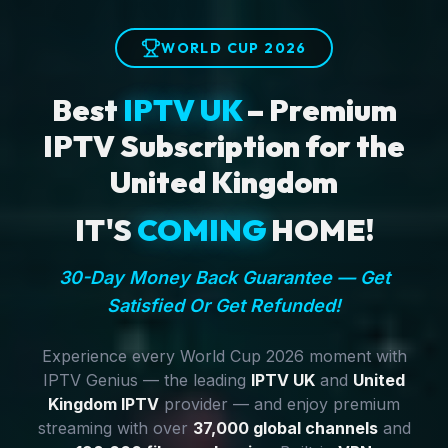
WORLD CUP 2026
Best
IPTV UK
– Premium
IPTV Subscription for the
United Kingdom
IT'S
COMING
HOME!
30-Day Money Back Guarantee — Get
Satisfied Or Get Refunded!
Experience every World Cup 2026 moment with
IPTV Genius — the leading
IPTV UK
and
United
Kingdom IPTV
provider — and enjoy premium
streaming with over
37,000 global channels
and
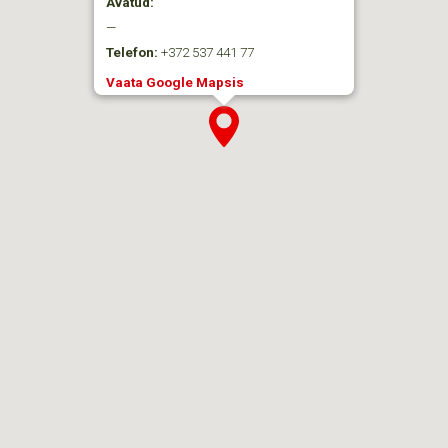
Avatud:
—
Telefon:
+372 537 441 77
Vaata Google Mapsis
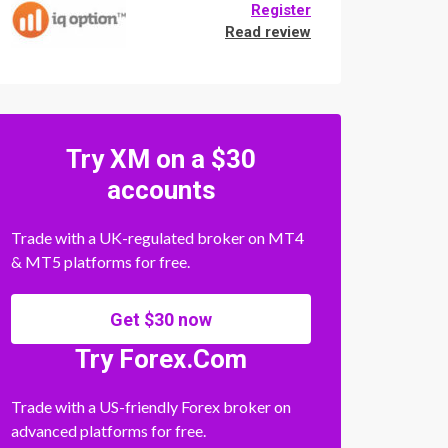
Register
Read review
Try XM on a $30
accounts
Trade with a UK-regulated broker on MT4
& MT5 platforms for free.
Get $30 now
Try Forex.Com
Trade with a US-friendly Forex broker on
advanced platforms for free.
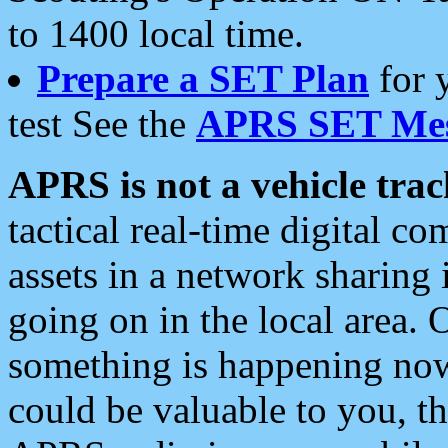
to 1400 local time.
Prepare a SET Plan
for 
test See the
APRS SET Mes
APRS is not a vehicle trac
tactical real-time digital 
assets in a network sharing
going on in the local area. 
something is happening now,
could be valuable to you, t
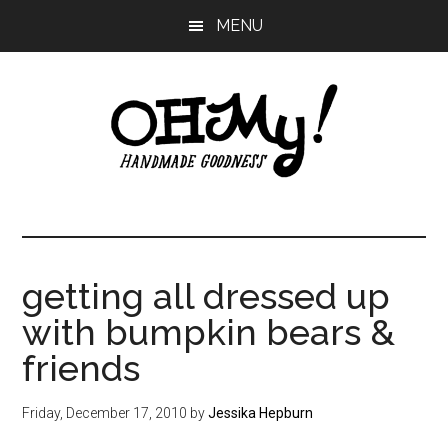
Skip
Skip
Skip
MENU
to
to
to
main
primary
footer
content
sidebar
Oh
Making
a
My!
good
life
getting all dressed up
Handmade
since
with bumpkin bears &
2010
friends
Friday, December 17, 2010
by
Jessika Hepburn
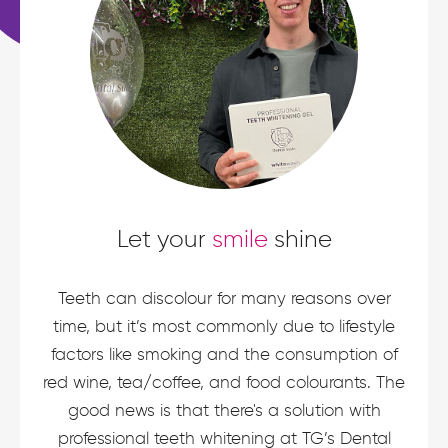
Let your
smile
shine
Teeth can discolour for many reasons over
time, but it’s most commonly due to lifestyle
factors like smoking and the consumption of
red wine, tea/coffee, and food colourants. The
good news is that there's a solution with
professional teeth whitening at TG’s Dental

[WHAT THE TASK REQUIRES] If an entry contains a picture, omit it; restate everything else word for word.

[PROBLEM SOLUTION]
WORLD CUP 2026
Best
IPTV UK
– Premium
IPTV Subscription for the
United Kingdom
IT'S
COMING
HOME!
30-Day Money Back Guarantee — Get
Satisfied Or Get Refunded!
Experience every World Cup 2026 moment with
IPTV Genius — the leading
IPTV UK
and
United
Kingdom IPTV
provider — and enjoy premium
streaming with over
37,000 global channels
and
Avatud:
—
Telefon:
+372 537 441 77
Vaata Google Mapsis
Register
Read review
Try XM on a $30
accounts
Trade with a UK-regulated broker on MT4
& MT5 platforms for free.
Get $30 now
Try Forex.Com
Trade with a US-friendly Forex broker on
advanced platforms for free.
to 1400 local time.
Prepare a SET Plan
for 
test See the
APRS SET Mes
APRS is not a vehicle trac
tactical real-time digital 
assets in a network sharing
going on in the local area. 
something is happening now,
could be valuable to you, t
Skip
Skip
Skip
MENU
to
to
to
main
primary
footer
content
sidebar
Oh
Making
a
My!
good
life
getting all dressed up
Handmade
since
with bumpkin bears &
2010
friends
Friday, December 17, 2010
by
Jessika Hepburn
Let your
smile
shine
Teeth can discolour for many reasons over
time, but it’s most commonly due to lifestyle
factors like smoking and the consumption of
red wine, tea/coffee, and food colourants. The
good news is that there's a solution with
professional teeth whitening at TG’s Dental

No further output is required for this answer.